Назначали дату явки. Я вернулся домой, были проводы, а потом поехал в распределитель, где состоялась окончательная комиссия. После неё мне написали в личном деле, что отправляют в Военно-морской флот в Мурманск. Я расстроился немного, но моё мнение уже не учитывали. Когда начался сбор, нас переодели в форму, стали набирать команды. Зачитывают фамилии моей команды, называют мою фамилию, я выхожу, и вдруг оказывается, что еду я не в морской флот. А куда — не сказали. Только в поезде узнал, что в Адыгею. Вообще, по моему мнению, набирают наобум. Приходит с базы в военкомат разнарядка, что, мол, надо 30 человек, и они отбирают: без судимости, например, без кредитов, с доступом за границу, — вот по таким критериям.

О присяге

С того момента, как я сел в поезд и поехал, и начался срок службы. Ровно через год, день в день, меня выпустили с базы: всё, идёшь домой — ни часом раньше. Когда мы приехали в Майкоп, начался КМБ — курс молодого бойца.

Только потом я узнал, что еду на военную базу в Абхазию. Спросил: «Почему не говорили ничего?» Мне ответили, что военком запретил. Тогда как раз начиналась эта ситуация на Украине, и не хотели, чтобы кто-то знал, что срочники едут служить за границу. Когда мы туда приехали, все начали звонить домой. «Как в Абхазии?» — дома все были в шоке.

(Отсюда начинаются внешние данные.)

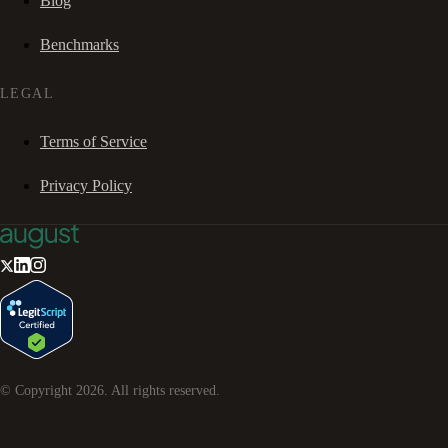
Blog
Benchmarks
LEGAL
Terms of Service
Privacy Policy
© Copyright
2026
. All rights reserved.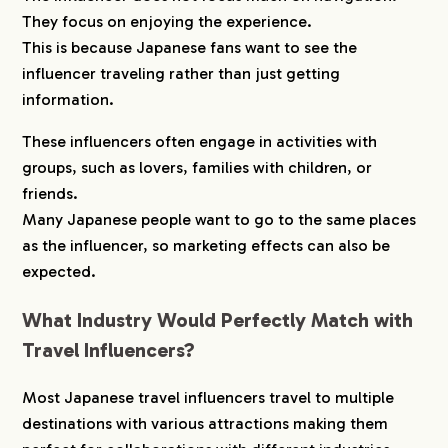
They focus on enjoying the experience.
This is because Japanese fans want to see the
influencer traveling rather than just getting
information.
These influencers often engage in activities with
groups, such as lovers, families with children, or
friends.
Many Japanese people want to go to the same places
as the influencer, so marketing effects can also be
expected.
What Industry Would Perfectly Match with
Travel Influencers?
Most Japanese travel influencers travel to multiple
destinations with various attractions making them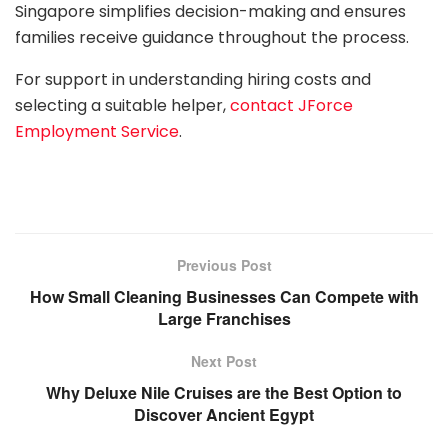
Singapore simplifies decision-making and ensures
families receive guidance throughout the process.
For support in understanding hiring costs and
selecting a suitable helper,
contact JForce
Employment Service
.
Previous Post
How Small Cleaning Businesses Can Compete with
Large Franchises
Next Post
Why Deluxe Nile Cruises are the Best Option to
Discover Ancient Egypt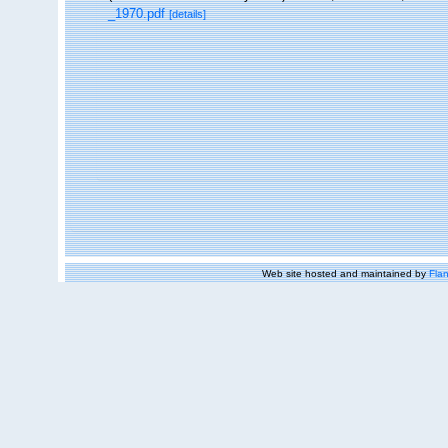
_1970.pdf
[details]
Web site hosted and maintained by
Flan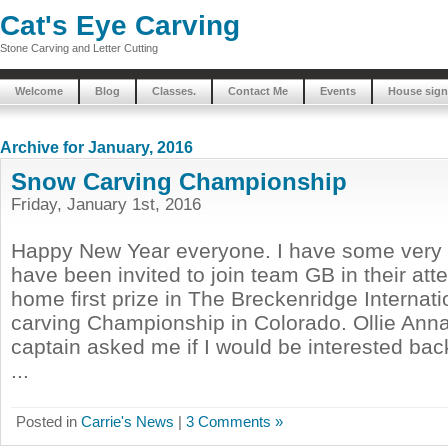
Cat's Eye Carving
Stone Carving and Letter Cutting
Welcome
Blog
Classes.
Contact Me
Events
House sign
Archive for January, 2016
Snow Carving Championship
Friday, January 1st, 2016
Happy New Year everyone. I have some very e
have been invited to join team GB in their att
home first prize in The Breckenridge Internat
carving Championship in Colorado. Ollie Anna
captain asked me if I would be interested bac
...
Posted in
Carrie's News
|
3 Comments »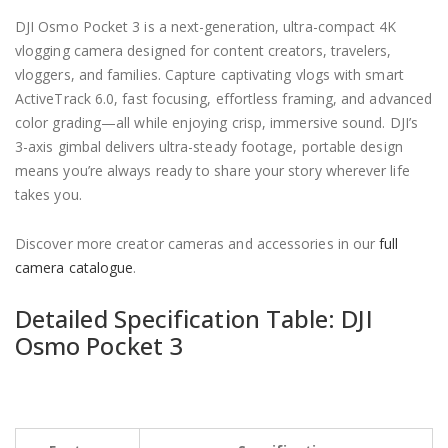
DJI Osmo Pocket 3 is a next-generation, ultra-compact 4K
vlogging camera designed for content creators, travelers,
vloggers, and families. Capture captivating vlogs with smart
ActiveTrack 6.0, fast focusing, effortless framing, and advanced
color grading—all while enjoying crisp, immersive sound. DJI’s
3-axis gimbal delivers ultra-steady footage, portable design
means you’re always ready to share your story wherever life
takes you.
Discover more creator cameras and accessories in our
full
camera catalogue
.
Detailed Specification Table: DJI
Osmo Pocket 3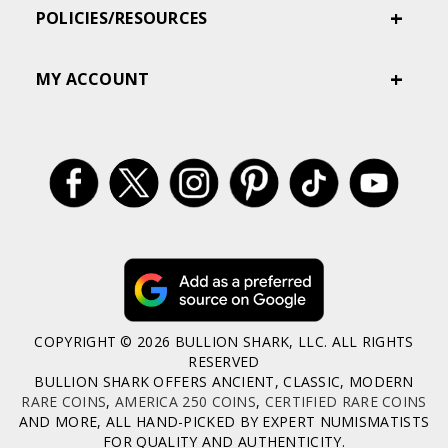
POLICIES/RESOURCES
MY ACCOUNT
COPYRIGHT © 2026 BULLION SHARK, LLC. ALL RIGHTS
RESERVED
BULLION SHARK OFFERS ANCIENT, CLASSIC, MODERN
RARE COINS
,
AMERICA 250 COINS
,
CERTIFIED RARE COINS
AND MORE, ALL HAND-PICKED BY EXPERT NUMISMATISTS
FOR QUALITY AND AUTHENTICITY.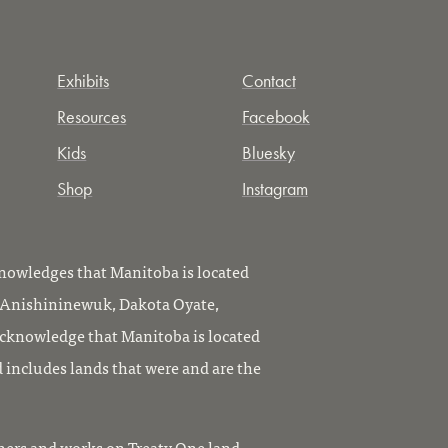
Exhibits
Contact
Resources
Facebook
Kids
Bluesky
Shop
Instagram
owledges that Manitoba is located
, Anishininewuk, Dakota Oyate,
knowledge that Manitoba is located
 includes lands that were and are the
ers and works on Treaty One land,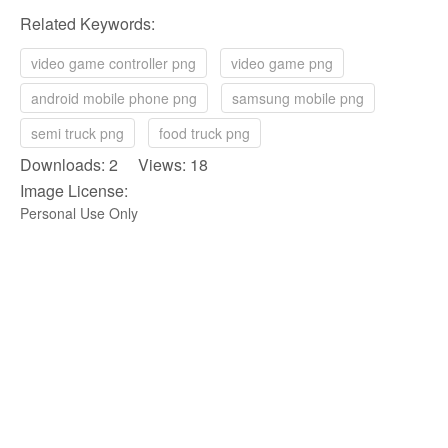
Related Keywords:
video game controller png
video game png
android mobile phone png
samsung mobile png
semi truck png
food truck png
Downloads: 2 Views: 18
Image License:
Personal Use Only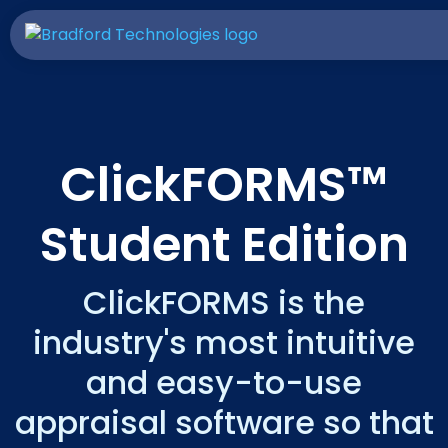
ClickFORMS™
Student Edition
ClickFORMS is the
industry's most intuitive
and easy-to-use
appraisal software so that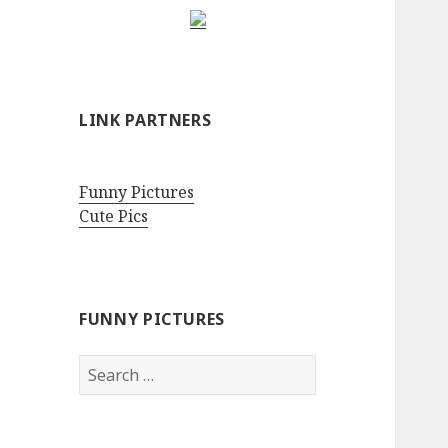
LINK PARTNERS
Funny Pictures
Cute Pics
FUNNY PICTURES
Search
for: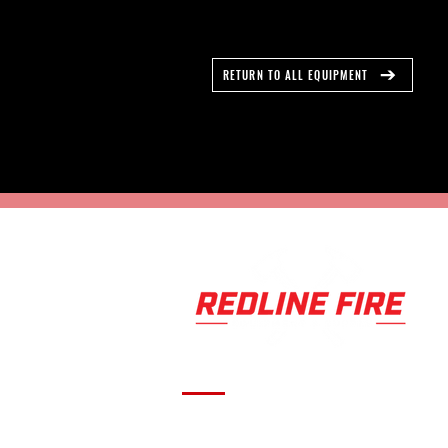
RETURN TO ALL EQUIPMENT
Serving fire departments with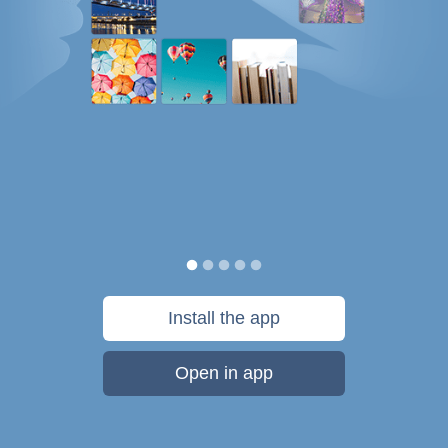
Install the app
Open in app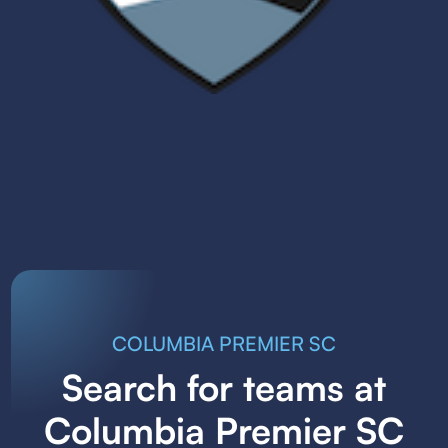
COLUMBIA PREMIER SC
Search for teams at
Columbia Premier SC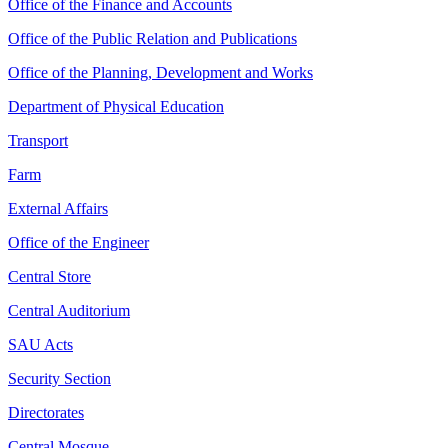
Office of the Finance and Accounts
Office of the Public Relation and Publications
Office of the Planning, Development and Works
Department of Physical Education
Transport
Farm
External Affairs
Office of the Engineer
Central Store
Central Auditorium
SAU Acts
Security Section
Directorates
Central Mosque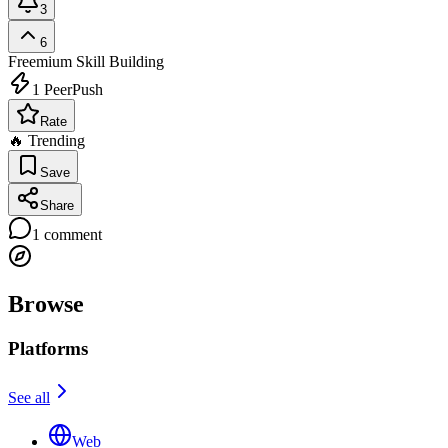
3
6
Freemium
Skill Building
1
PeerPush
Rate
🔥 Trending
Save
Share
1
comment
Browse
Platforms
See all
Web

В самый последний день КМБ принимали присягу. Это торжественная часть — бывает раз в жизни. Построилось всё командование и только что прошедшие КМБ — они ещё не взвод, а команда, потому что до присяги считаются гражданскими. Каждого вызывали по фамилии. Человек выходил с автоматом и говорил: «Я, такой-то, торжественно присягаю на верность своему отечеству — Российской Федерации. Клянусь свято соблюдать Конституцию Российской Федерации, строго выполнять требования воинских уставов, приказы командиров и начальников и всё такое». Присягу нужно было выучить наизусть — на КМБ времени для этого давали много. А вот в армии, если что-то надо выучить, времени дают мало. Если не выучишь, то ночью не спишь — учишь. Но мы учили всё вовремя, потому что понимали, что последствия могут быть чреваты. В армии вообще много чего учишь, мозги напрягаются.

 

 

О дне сурка

За месяц службы можно многое переосмыслить и начать ценить мелочи. Месяц — и ты уже становишься другим, меняется характер и отношение ко многим вещам. Например, если человек совсем не занимался на гражданке и не может ни разу подтянуться, с ним будут работать. Есть и психологический момент: он сам видит, что является обузой для подразделения, и старается. Буквально через месяц-два он уже на общем уровне.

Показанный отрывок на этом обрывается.